In architecture school, I learned two lessons about modern architecture which, at first thought, seem contradictory. The center of a modern space is nothing; the center of a modern space has to be what you could call open (or empty). On the other hand, if you can’t stand in the center of a space and have a good view of everything, then you are not standing in a modern space. These sound contradictory, because, if you stand in the center with a view of everything, that places man – rather than an opening, an openness, or an open space (something closer to Nothing than to Something) - at the center of everything. What has to be understood in order to reconcile these two lessons is that modern man IS because he thinks (“ergo cogito sum”). This turns the two apparently contradictory lessons into one. A thought is a no-thing.

In the center of ancient spaces, and of the ancient world, stood some-thing. The being of ancient man did not center on or begin with the no-thing of (to) think(ing). The idols, quite actually, are what ran the ancient world. In Israel, the Romans were surprised to find nothing in the Holiest of Holies, but the actuality of the physical Temple still stood tall as the center of the life of ancient Israel.

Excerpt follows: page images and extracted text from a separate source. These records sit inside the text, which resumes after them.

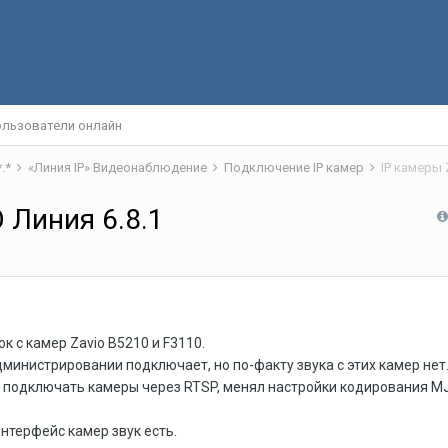
льзователи онлайн
*.*
«Линия IP» Видеонаблюдение
Подключение IP камер
IP камеры 
О Линия 6.8.1
к с камер Zavio B5210 и F3110.
администрировании подключает, но по-факту звука с этих камер нет
 подключать камеры через RTSP, менял настройки кодирования MJ
нтерфейс камер звук есть.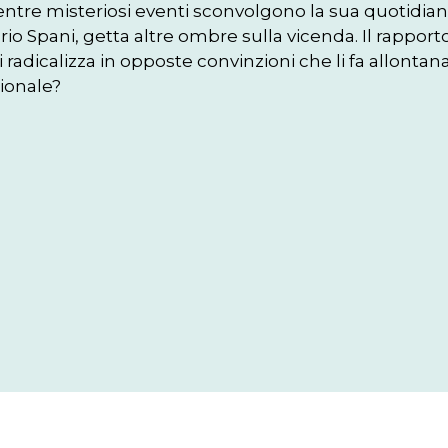
ntre misteriosi eventi sconvolgono la sua quotidianit
io Spani, getta altre ombre sulla vicenda. Il rapporto
i radicalizza in opposte convinzioni che li fa allonta
zionale?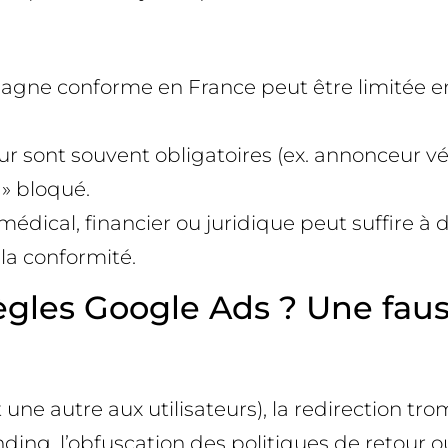
mpagne conforme en France peut être limitée 
ceur sont souvent obligatoires (ex. annonceur vé
 » bloqué.
dical, financier ou juridique peut suffire à d
la conformité.
règles Google Ads ? Une fau
ne autre aux utilisateurs), la redirection tro
nding, l’obfuscation des politiques de retour o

This creates an interesting dynamic in the study of N.T. Wright’s translation of ancient idolatry into today’s world as compared to David Fitch’s study of the empty ideologies that run our politic(s).

When Wright says, essentially, that Freud was a prophet of Aphrodite (or Neitzsche a prophet of Mars, or Marx a prophet of Mammon), as moderns, one of our first instincts is to respond with skepticism of thought. There is no actual(ly) (hidden) being of any substance moving and guiding everything that happens from the center of our world (that could or should be embodied in a statue, a Temple, or a people)! A man can’t see that happening! Material cause is all that “matters”! There is nothing at the center of what you face, but the something of the face is all you are allowed to see when you face it.

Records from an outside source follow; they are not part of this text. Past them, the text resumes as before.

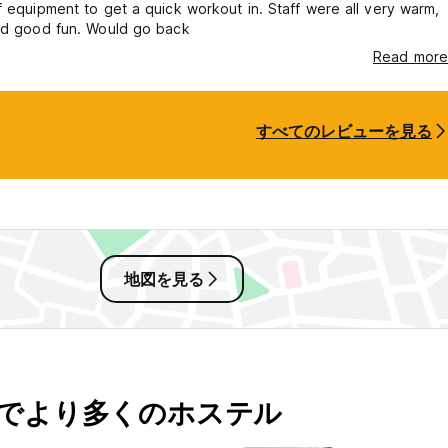
f equipment to get a quick workout in. Staff were all very warm,
and good fun. Would go back
Read more
すべてのレビューを見る
地図を見る
でより多くのホステル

On the other hand, when Fitch says our politics are run on an empty ideology that is fueled merely by unfulfillable fantasies of desire, our first instinct is to respond with indignation. Ronald Reagan was an actual person! How dare you insult my beliefs by calling them empty; things were better in our country then! Libertarianism is like empirical physics, you numbskull; you can watch it work! Others, accusing Fitch of being blind to his plight as a rich white man of power, would point out the obvious and actual economic and power dynamics at work in our world. How could he miss that, and how could he miss the need to do something about it? There really is nothing (a theory of how things really work) at the center of what you face (or of your face), but you are supposed to obviously not miss the something right in front of your face.

In this blog series that intends to study the questions of worship and politics in our world as presented by N.T. Wright and David Fitch, the dynamic at play between Nothing and Something is implicitly at work. That interplay will probably be drawn out at times. It will help explain why some truths appear that may at first seem counter-intuitive.